Мишка все чаще бредил во сне. Просыпался среди ночи разбитый, в холодном поту. Вдыхая смрад барака и слушая беспокойный сон человеческого муравейника, он тихо шептал в свернутый бушлат:
– Они думают, что могут все. Хрен им. Я вырвусь отсюда. Вырвусь…
Леха-Эстет в один из вечеров поведал им о тюрьме и общине в Комсомольске-на-Амуре.
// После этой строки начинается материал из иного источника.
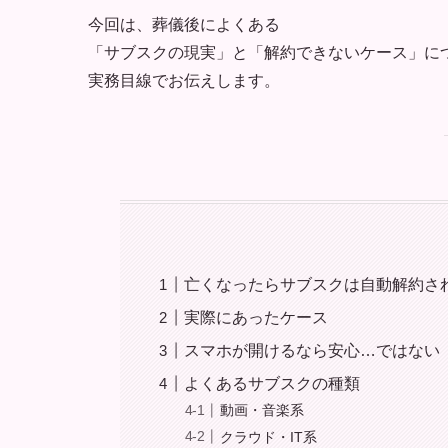
今回は、葬儀後によくある
「サブスクの現実」と「解約できないケース」に
実務目線でお伝えします。
亡くなったらサブスクは自動解約さ
実際にあったケース
スマホが開けるなら安心…ではない
よくあるサブスクの種類
動画・音楽系
クラウド・IT系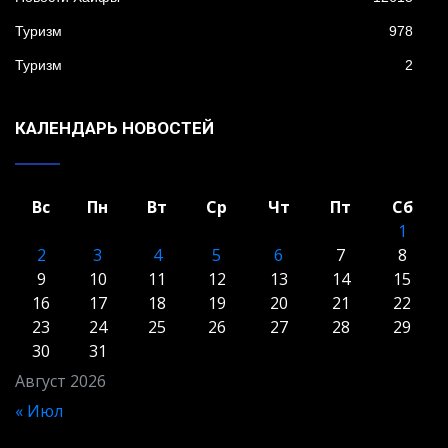
Туризм
978
Туризм
2
КАЛЕНДАРЬ НОВОСТЕЙ
Вс
Пн
Вт
Ср
Чт
Пт
Сб
1
2
3
4
5
6
7
8
9
10
11
12
13
14
15
16
17
18
19
20
21
22
23
24
25
26
27
28
29
30
31
Август 2026
« Июл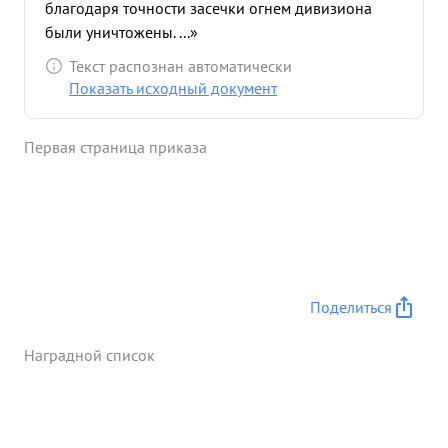
благодаря точности засечки огнем дивизиона
были уничтожены. ...»
Текст распознан автоматически
Показать исходный документ
Первая страница приказа
Поделиться
Наградной список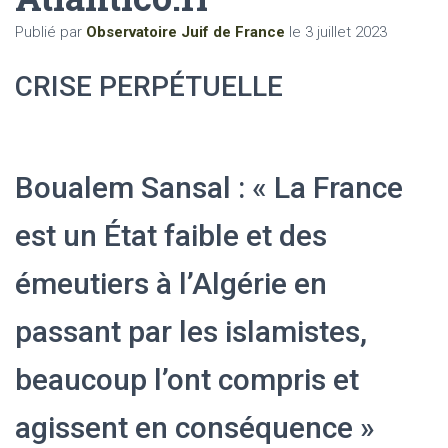
Publié par
Observatoire Juif de France
le
3 juillet 2023
CRISE PERPÉTUELLE
Boualem Sansal : « La France
est un État faible et des
émeutiers à l’Algérie en
passant par les islamistes,
beaucoup l’ont compris et
agissent en conséquence »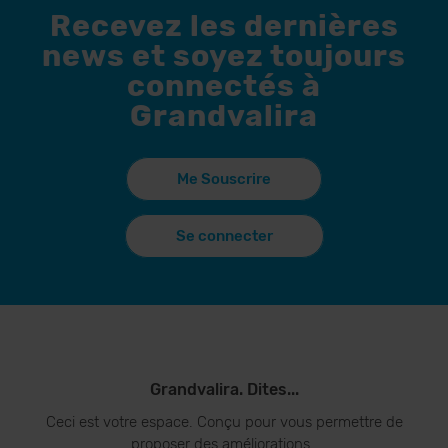
Recevez les dernières
news et soyez toujours
connectés à
Grandvalira
Me Souscrire
Se connecter
Grandvalira. Dites...
Ceci est votre espace. Conçu pour vous permettre de
proposer des améliorations..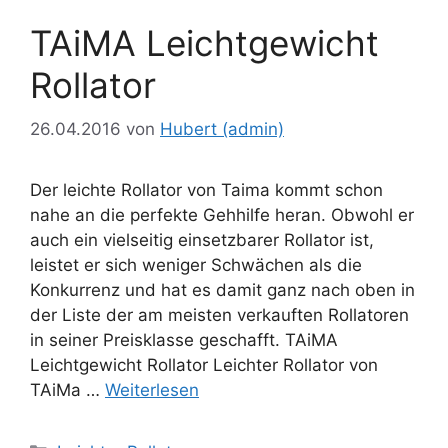
TAiMA Leichtgewicht
Rollator
26.04.2016
von
Hubert (admin)
Der leichte Rollator von Taima kommt schon
nahe an die perfekte Gehhilfe heran. Obwohl er
auch ein vielseitig einsetzbarer Rollator ist,
leistet er sich weniger Schwächen als die
Konkurrenz und hat es damit ganz nach oben in
der Liste der am meisten verkauften Rollatoren
in seiner Preisklasse geschafft. TAiMA
Leichtgewicht Rollator Leichter Rollator von
TAiMa …
Weiterlesen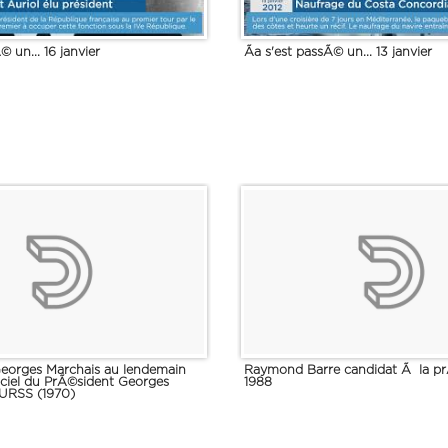
© un... 16 janvier
Ãa s'est passÃ© un... 13 janvier
Georges Marchais au lendemain
Raymond Barre candidat Ã la prÃ
iciel du PrÃ©sident Georges
1988
URSS (1970)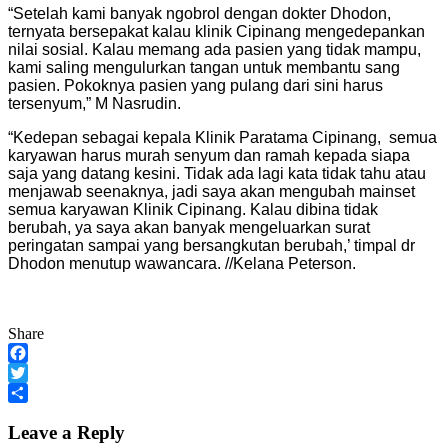
“Setelah kami banyak ngobrol dengan dokter Dhodon,
ternyata bersepakat kalau klinik Cipinang mengedepankan
nilai sosial. Kalau memang ada pasien yang tidak mampu,
kami saling mengulurkan tangan untuk membantu sang
pasien. Pokoknya pasien yang pulang dari sini harus
tersenyum,” M Nasrudin.
“Kedepan sebagai kepala Klinik Paratama Cipinang, semua
karyawan harus murah senyum dan ramah kepada siapa
saja yang datang kesini. Tidak ada lagi kata tidak tahu atau
menjawab seenaknya, jadi saya akan mengubah mainset
semua karyawan Klinik Cipinang. Kalau dibina tidak
berubah, ya saya akan banyak mengeluarkan surat
peringatan sampai yang bersangkutan berubah,’ timpal dr
Dhodon menutup wawancara. //Kelana Peterson.
Share
Facebook
Twitter
Share
Leave a Reply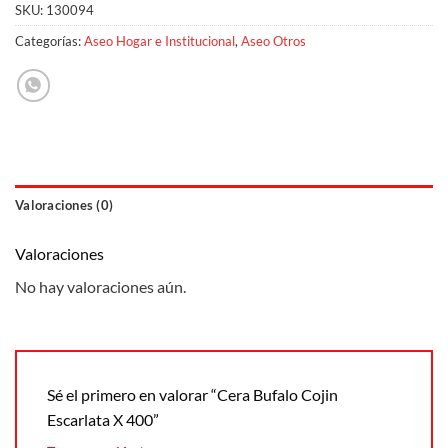
SKU:
130094
Categorías:
Aseo Hogar e Institucional
,
Aseo Otros
Valoraciones (0)
Valoraciones
No hay valoraciones aún.
Sé el primero en valorar “Cera Bufalo Cojin
Escarlata X 400”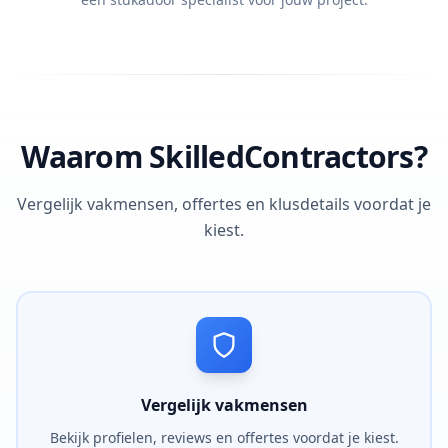
Waarom SkilledContractors?
Vergelijk vakmensen, offertes en klusdetails voordat je
kiest.
Vergelijk vakmensen
Bekijk profielen, reviews en offertes voordat je kiest.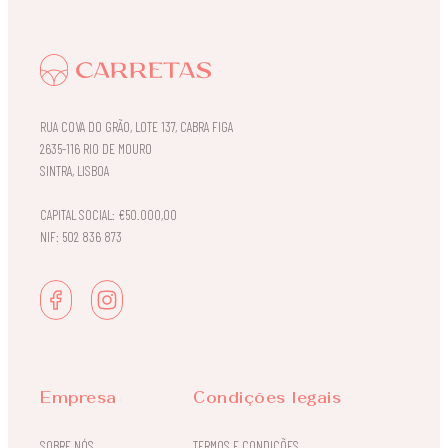
RUA COVA DO GRÃO, LOTE 137, CABRA FIGA
2635-116 RIO DE MOURO
SINTRA, LISBOA
CAPITAL SOCIAL: €50.000,00
NIF: 502 836 873
Empresa
Condições legais
SOBRE NÓS
TERMOS E CONDIÇÕES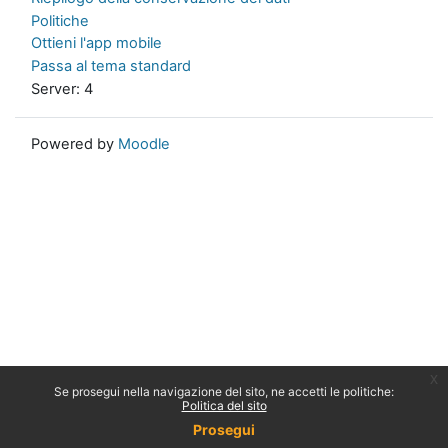
Politiche
Ottieni l'app mobile
Passa al tema standard
Server: 4
Powered by
Moodle
x
Se prosegui nella navigazione del sito, ne accetti le politiche:
Politica del sito
Prosegui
Михей с Ромкой, измотанные рабочим днем, лежали на нарах и жадно слушали нового знакомого.
– Уж точно не знаю, но по Комсомольску вроде нейтронными били, – повествовал Эстет. – Сначала народ по убежищам сидел. Но фон как-то быстро спал, лет десять назад люди наверх выбрались. Воинских частей под Комсомольском полно было. В общем, вояки резво тут порядок навели. Свою общину хорошо организовали, а всех остальных – в тюрягу. Настроили бараков, огородили забором. Они же только за счет нас и живут. Лес мы валим, на фермах мы пашем, жраньем мы обеспечиваем. Любая стройка – тоже мы. Мы тут дохнем и гнием, а они живут припеваючи. Нефти в хранилищах осталось – уйма. Они перегонных кубов наделали, бензин-соляру гонят. Раньше же тут нефтеперерабатывающий завод был, нефтепровод с самого Сахалина сюда тянулся.
– Леха, ты мне вот что скажи, – оглядываясь, спросил Михей. – Как получилось, что они в наши края попали?
– Чего не знаю – того не знаю, – пожал плечами Эстет. – Но слухи ходят… Те, кто вагоны разгружал, рассказывали – «хозяева» несколько вагонов оружия и боеприпасов притаранили. Видимо, нашли в ваших краях старый резерв нетронутый. БАМ-то, говорят, почти не пострадал после Войны – местность необжитая, по кому там бомбить-то? По БАМу они в ваши края и добрались. Резерв присвоили, да вас по пути прихватили – новые работнички им всегда нужны.
– А ты-то сам как попал сюда? – осведомился парень.
– Да по дурости, – сокрушенно сказал Леха. – Так же, как и вы. Я-то сам местный, с области. А теперь… теперь уже поздно жалеть. Отсюда ходу нет.
– А если…
– Мишань, не трави душу, – стиснул зубы Эстет. – Не решусь я никогда. Боюсь. Похоже, что сгнию и помру здесь.
– Не хочу я тут сдохнуть, Леха, – разозлился тот. – Я себе такой судьбы не хотел. И Ромыч тоже.
– А я тоже не выбирал, за меня все решили, – набычился Эстет.